Search is an absolutely fascinating problem to work on for a bunch of reasons. For one thing you have to scale the thing before getting the first user. You can't just start with a server or two and add more when the users come. Step 1 is to copy the internet onto your cluster. Step 2 is to analyze it..
The componentry is remarkably deep.
Search is like 7 hard problems wrapped into a stack. Distributed systems, html analytics, text analytics/semantics, anti-spam, AI/ML, frontend/UI. And scale... Apart from the sexy high end algos there are also the boring 10-year old system libraries and off-the-shelf tools that crack under stress and sometimes need a look. You open the hood and wonder how the thing ever worked in the first place...
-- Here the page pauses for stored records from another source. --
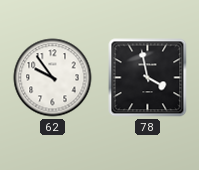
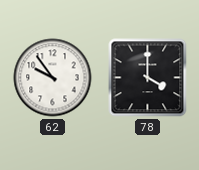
78: 3:58 -> 4:00
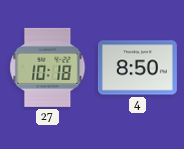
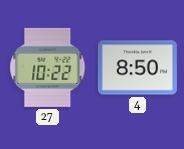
27: 10:18 -> 10:22
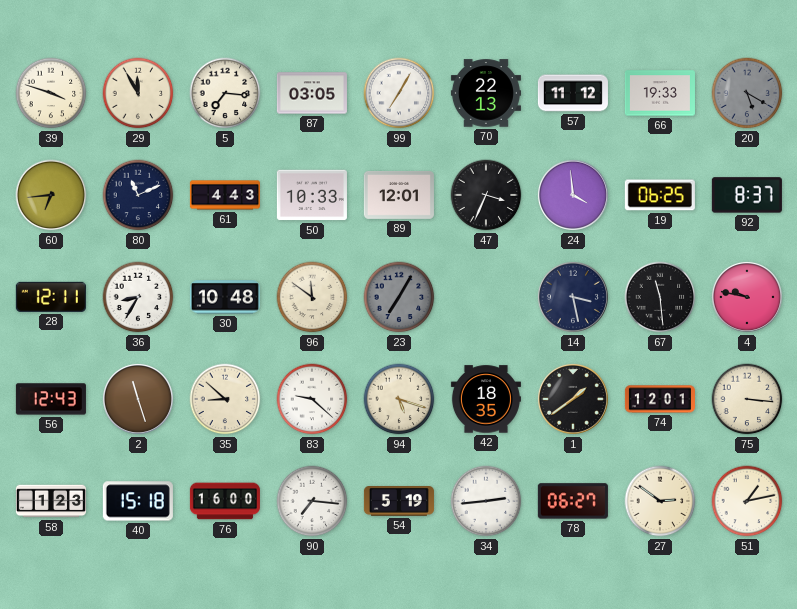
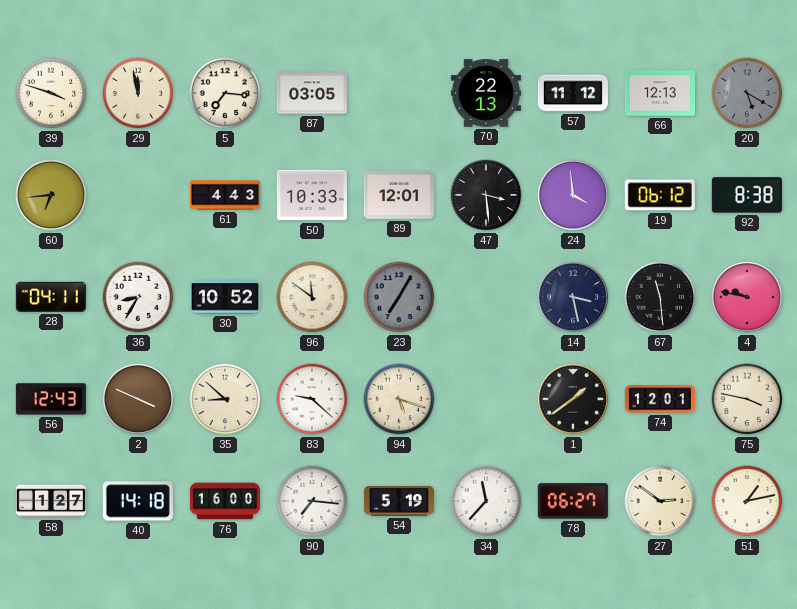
29: 11:55 -> 11:58
99: 7:05 -> none
66: 19:33 -> 12:13
80: 11:11 -> none
47: 3:34 -> 3:29
19: 06:25 -> 06:12
92: 8:37 -> 8:38
28: 12:11 -> 04:11
30: 10:48 -> 10:52
2: 11:27 -> 3:49
42: 18:35 -> none
75: 3:16 -> 3:47
58: 1:23 -> 1:27
40: 15:18 -> 14:18
34: 2:44 -> 11:37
Plus there is always something fresh and new every day mining through the vast sordidness of the many billions of pages on the web. You expect to be amazed at the endless varieties of crazy porn domains and new approaches to webspam. But there are equal horrors in the small, finding pathological charset issues, previously-undiscovered abominable server implementations, psychopathic website owners. The web is a reactive fuzz test.
I know there are some great coders out there reading this blog who would have blast working on some of the pieces here that need to get built. This is a great opportunity to join an experienced team early building a big system from the ground up. If you think you might be interested, send me an email and we can chat.
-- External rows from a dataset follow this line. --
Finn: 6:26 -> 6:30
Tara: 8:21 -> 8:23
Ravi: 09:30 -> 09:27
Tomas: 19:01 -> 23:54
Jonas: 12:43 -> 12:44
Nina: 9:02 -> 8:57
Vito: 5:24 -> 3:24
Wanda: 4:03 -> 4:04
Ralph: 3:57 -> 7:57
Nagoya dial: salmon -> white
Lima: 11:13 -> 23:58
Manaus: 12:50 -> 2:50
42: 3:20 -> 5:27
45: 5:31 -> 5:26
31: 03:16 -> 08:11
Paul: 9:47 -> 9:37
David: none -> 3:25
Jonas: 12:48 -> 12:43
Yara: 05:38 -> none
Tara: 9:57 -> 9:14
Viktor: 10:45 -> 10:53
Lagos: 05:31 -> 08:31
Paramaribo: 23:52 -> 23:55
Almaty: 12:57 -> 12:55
fyi our interviews always have coding tests. Primarily we are looking for folks who love to write code and are good at it. :)
Comments (34)
" You can't just start with a server or two and add more when the users come."
Dude... just run Ruby on Rails. Problem solved!
Posted by Kevin Burton | May 3, 2008 4:35 PM
Posted on May 3, 2008 16:35
" You can't just start with a server or two and add more when the users come."
Dude... just run Ruby on Rails. Problem solved!
Posted by Kevin Burton | May 3, 2008 4:40 PM
Posted on May 3, 2008 16:40
Note recent article on Slashdot...
"According to TechCrunch, Twitter has plans to abandon Ruby on Rails after two years of scalability issues."
Posted by SHumphreys | May 3, 2008 9:39 PM
Posted on May 3, 2008 21:39
Well, the 8th and most important problem of search engines is being special, and giving more than Google. Good luck with your development, but as I have a blog search engine, I know it's a hard question.
Posted by András Bártházi | May 5, 2008 8:49 AM
Posted on May 5, 2008 08:49
Good Luck Rich!
Posted by Steve Iams | May 9, 2008 1:53 AM
Posted on May 9, 2008 01:53
Sounds like a fascinating project :)
Wish I could help >.> If I wasn't such a noob I would probably be all over this.
Best of luck to you :)
Posted by Chris Hooles | June 19, 2008 4:09 AM
Posted on June 19, 2008 04:09
Interesting. I came up with an algorithm a while back that does not rely on inbound links whatsoever as a factor. Instead it looks for advanced and simple seo black hat items and penalizes them, then takes into account variables to determine which website is the most relevant for a given search word/phrase.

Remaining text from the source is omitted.